The recent White Paper on decimal currency means that by 1971 the money tokens, inherited in a simplified form from feudal times, will be replaced by tokens based on a decimal system (They’re still arguing over which). The government will merely be changing the face-values and names of the paper notes and metallic coins that circulate as money. This it can do as these values and, names are matters of convention.

It is impossible to understand the role of money tokens today without realising the origin of money as a commodity. Out of the simple exchange of commodities one commodity became money, that is, the prices of the other commodities came to be expressed in terms of this money-commodity which could be exchanged for any of them. Various things, including cattle and even human beings, have functioned as money. But the most convenient in the end have always been the precious metals silver and gold. These can express a high value with a little weight and are easily divisible. The price of other commodities was at first expressed directly as a weight of the precious metal, as with shekels in the bible. This too is the origin of the name “pound”. Later the metals were coined by being stamped with the mark of the state that issued them. From this point on exists the possibility of a divergence between the face-value and the real value of the metal. This happened both as the coin lost weight through wear and tear and through deliberate debasement by the state. So that, over the years, the names like pound, crown, florin, shilling and penny ceased to signify actual measures of weight and became the names given to certain weights of the metal in coinage as fixed by the state.

The next step in the evolution of money is the substitution in circulation of tokens for the money-commodity. First underweight coins circulated for the full-weight coins and then subsidiary metals like copper and finally almost worthless paper. This is so at present where as tokens for gold, the international money-commodity, paper notes and metallic coins circulate. In Britain the basic coin metal is copper alloyed with zinc, tin or nickel.

It would be wrong to think of money as merely a medium of exchange. The tokens can do this well enough on their own. Another function of money is that of being a standard of price. This, however, since they are almost worthless, the tokens cannot do. It is only because they are tokens for gold that they perform this function. Gold of course is by no means worthless. It is a commodity having a value of its own independent of human will. The value of gold is fixed in the same way as that of other commodities by the amount of socially-necessary labour embodied in it and exchanges with them on this basis.

To say that the paper notes and metallic coins that circulate at present are tokens for gold is not to say that there is the equivalent in gold of their face-values lying in the vaults of the Bank of England. This is not, nor need it be, so. However, the law of value can no more be defied than the law of gravity. If the face-value of the tokens is more than the amount of gold needed to circulate what commodities there are, then the tokens will come to represent a smaller amount of gold. Which means that prices will rise, or, as they say today, the “purchasing power of money” will decline. This in fact is one of the reasons for the rise in internal prices that has been going on in Britain since the beginning of the last war. The pound note of today is not equivalent to the pound note of 1947 or 1957 or even 1966.
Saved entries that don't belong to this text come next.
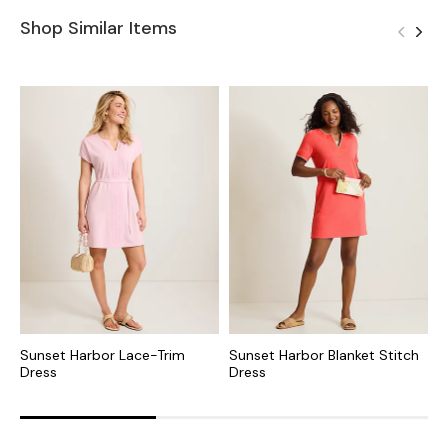
Shop Similar Items
Sunset Harbor Lace-Trim
Sunset Harbor Blanket Stitch
S
Dress
Dress
M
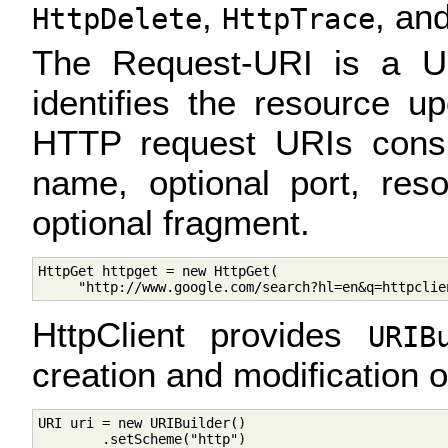
,
, an
HttpDelete
HttpTrace
The Request-URI is a Uni
identifies the resource u
HTTP request URIs consi
name, optional port, res
optional fragment.
HttpGet httpget = new HttpGet(

HttpClient provides
URIB
creation and modification 
URI uri = new URIBuilder()

        .setScheme("http")
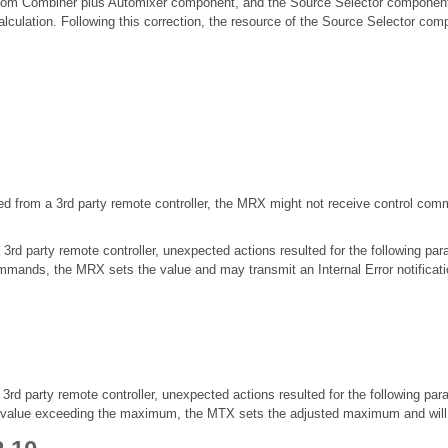
om Combiner plus Automixer component, and the Source Selector component
lculation. Following this correction, the resource of the Source Selector co
led from a 3rd party remote controller, the MRX might not receive control c
 party remote controller, unexpected actions resulted for the following par
mands, the MRX sets the value and may transmit an Internal Error notificati
 party remote controller, unexpected actions resulted for the following par
lue exceeding the maximum, the MTX sets the adjusted maximum and will tra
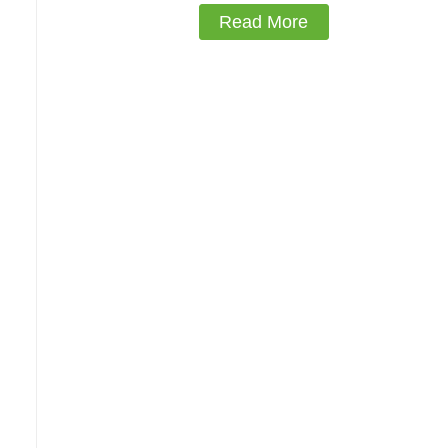
Read More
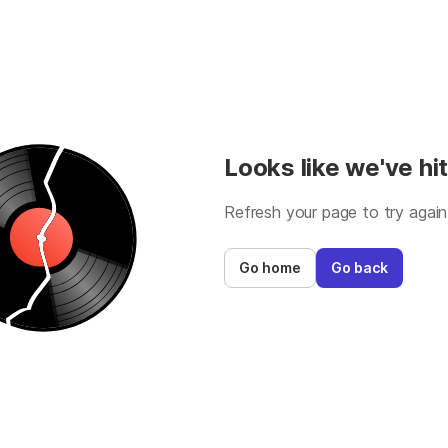
Looks like we've hit
Refresh your page to try again
Go home
Go back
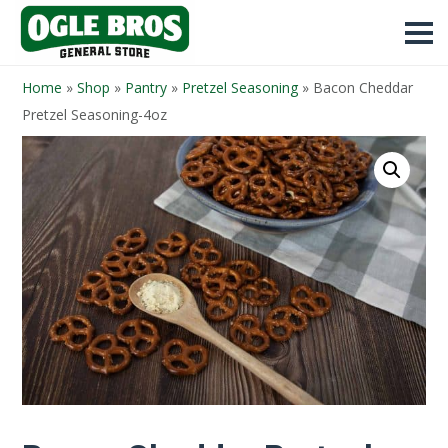
Home
»
Shop
»
Pantry
»
Pretzel Seasoning
»
Bacon Cheddar
Pretzel Seasoning-4oz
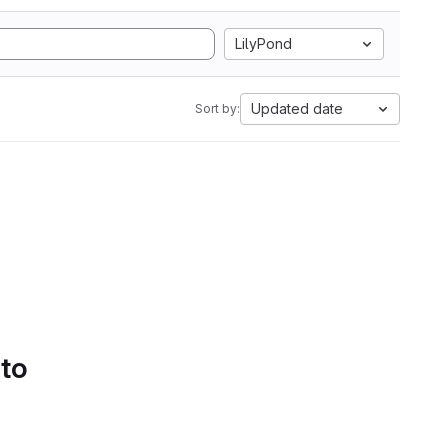
LilyPond
Updated date
Sort by:
 to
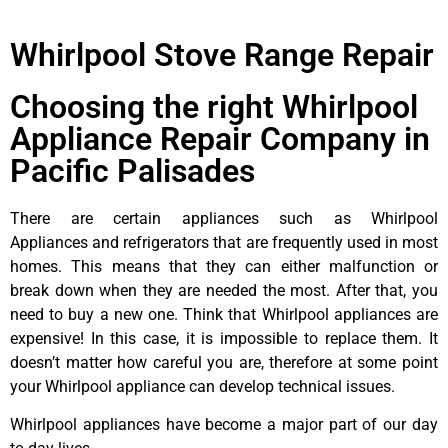
Whirlpool Stove Range Repair
Choosing the right Whirlpool
Appliance Repair Company in
Pacific Palisades
There are certain appliances such as Whirlpool
Appliances and refrigerators that are frequently used in most
homes. This means that they can either malfunction or
break down when they are needed the most. After that, you
need to buy a new one. Think that Whirlpool appliances are
expensive! In this case, it is impossible to replace them. It
doesn’t matter how careful you are, therefore at some point
your Whirlpool appliance can develop technical issues.
Whirlpool appliances have become a major part of our day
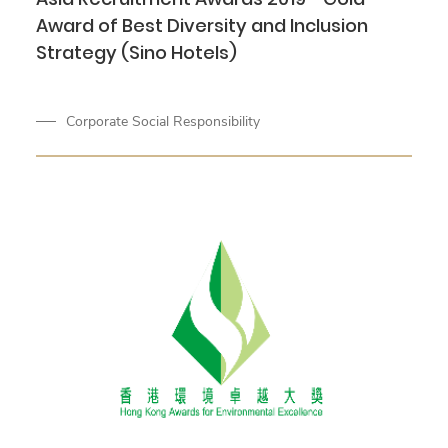
Award of Best Diversity and Inclusion
Strategy (Sino Hotels)
Corporate Social Responsibility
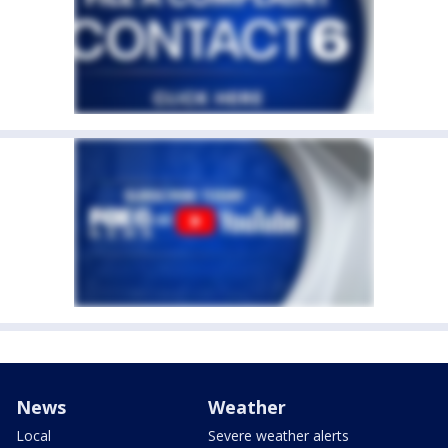
News
Weather
Local
Severe weather alerts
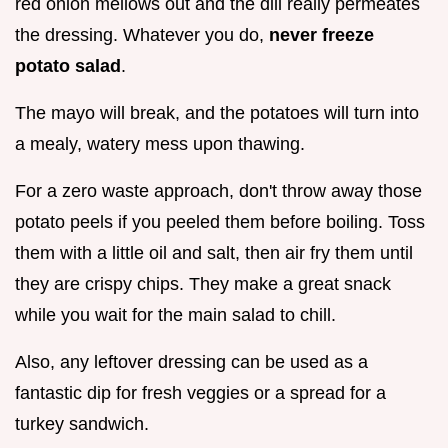
red onion mellows out and the dill really permeates
the dressing. Whatever you do,
never freeze
potato salad
.
The mayo will break, and the potatoes will turn into
a mealy, watery mess upon thawing.
For a zero waste approach, don't throw away those
potato peels if you peeled them before boiling. Toss
them with a little oil and salt, then air fry them until
they are crispy chips. They make a great snack
while you wait for the main salad to chill.
Also, any leftover dressing can be used as a
fantastic dip for fresh veggies or a spread for a
turkey sandwich.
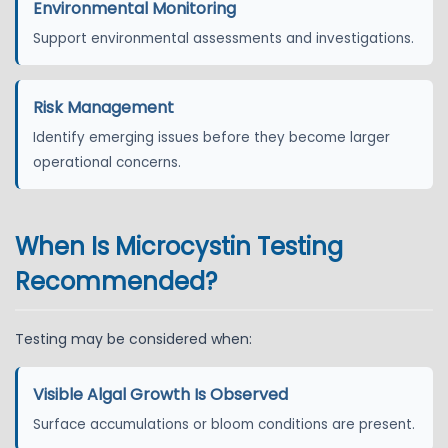
Environmental Monitoring
Support environmental assessments and investigations.
Risk Management
Identify emerging issues before they become larger
operational concerns.
When Is Microcystin Testing
Recommended?
Testing may be considered when:
Visible Algal Growth Is Observed
Surface accumulations or bloom conditions are present.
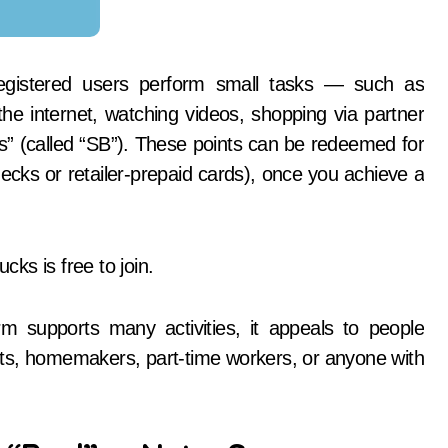
registered users perform small tasks — such as
he internet, watching videos, shopping via partner
nts” (called “SB”). These points can be redeemed for
ecks or retailer-prepaid cards), once you achieve a
ks is free to join.
m supports many activities, it appeals to people
nts, homemakers, part-time workers, or anyone with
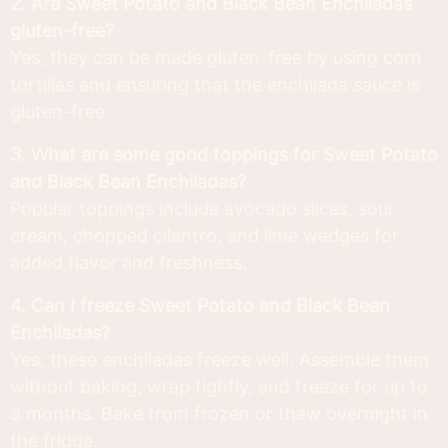
2. Are Sweet Potato and Black Bean Enchiladas
gluten-free?
Yes, they can be made gluten-free by using corn
tortillas and ensuring that the enchilada sauce is
gluten-free.
3. What are some good toppings for Sweet Potato
and Black Bean Enchiladas?
Popular toppings include avocado slices, sour
cream, chopped cilantro, and lime wedges for
added flavor and freshness.
4. Can I freeze Sweet Potato and Black Bean
Enchiladas?
Yes, these enchiladas freeze well. Assemble them
without baking, wrap tightly, and freeze for up to
3 months. Bake from frozen or thaw overnight in
the fridge.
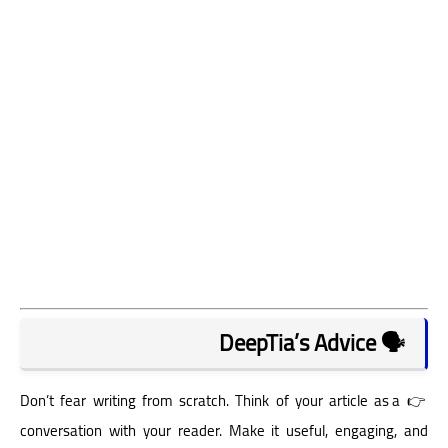
🗣️ DeepTia’s Advice
👉 Don’t fear writing from scratch. Think of your article as a
conversation with your reader. Make it useful, engaging, and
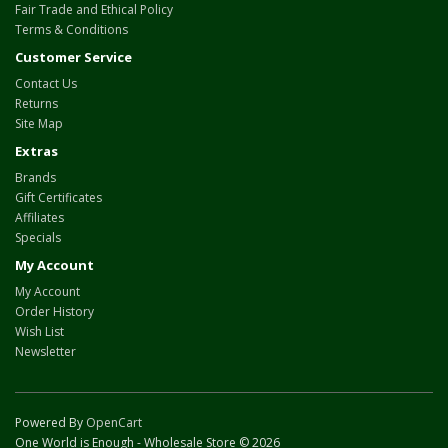
Fair Trade and Ethical Policy
Terms & Conditions
Customer Service
Contact Us
Returns
Site Map
Extras
Brands
Gift Certificates
Affiliates
Specials
My Account
My Account
Order History
Wish List
Newsletter
Powered By
OpenCart
One World is Enough - Wholesale Store © 2026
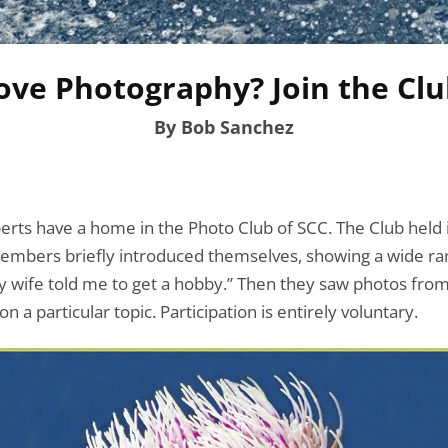
ove Photography? Join the Clu
By Bob Sanchez
erts have a home in the Photo Club of SCC. The Club held
mbers briefly introduced themselves, showing a wide ra
y wife told me to get a hobby.” Then they saw photos from 
 a particular topic. Participation is entirely voluntary.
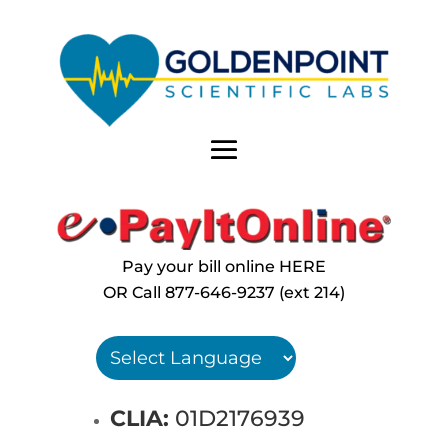
Pay your bill online HERE
OR Call
877-646-9237 (ext 214)
CLIA:
01D2176939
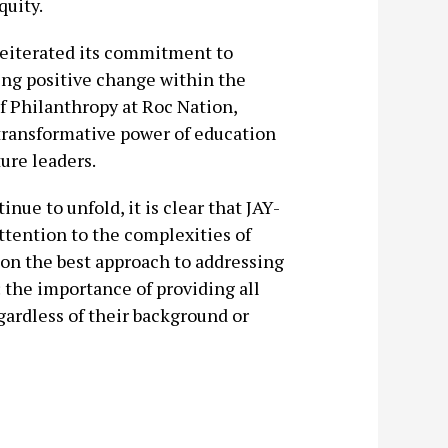
quity.
reiterated its commitment to
ng positive change within the
 Philanthropy at Roc Nation,
 transformative power of education
ture leaders.
ue to unfold, it is clear that JAY-
tention to the complexities of
 on the best approach to addressing
 the importance of providing all
gardless of their background or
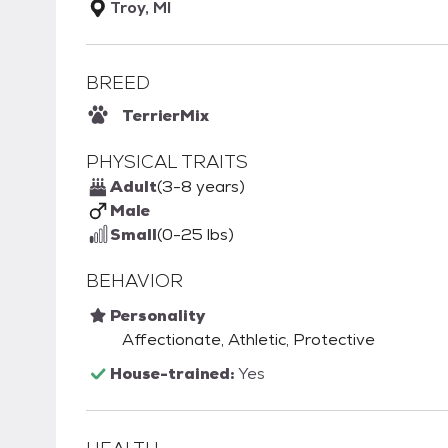
Troy, MI
BREED
Terrier
Mix
PHYSICAL TRAITS
Adult
(3-8 years)
Male
Small
(0-25 lbs)
BEHAVIOR
Personality
Affectionate, Athletic, Protective
House-trained:
Yes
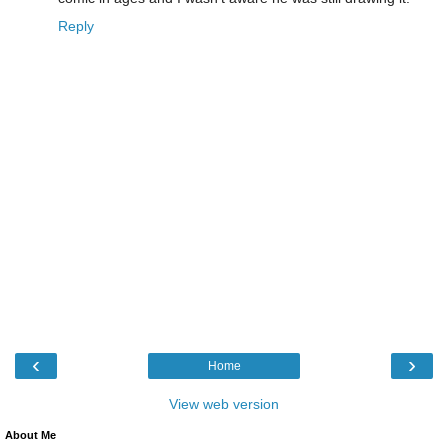
Reply
‹
›
Home
View web version
About Me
The recent craze for gold memorial medals well shows what the money-commodity is. Until the government put a stop to it these gold metals were sold as an “investment”. Apart from speculation about a possible rise in the price of gold, capitalists know that gold can be expected to keep its value while its tokens can not. It is the same in France. Over Christmas there was heavy buying of gold. One of the reasons was a fear that the Gaullists might lose the coming election for, as one paper put it, “gold remains the traditional hedge against political uncertainty in this country”. If they have to hold their wealth idle as money capitalists prefer the real stuff.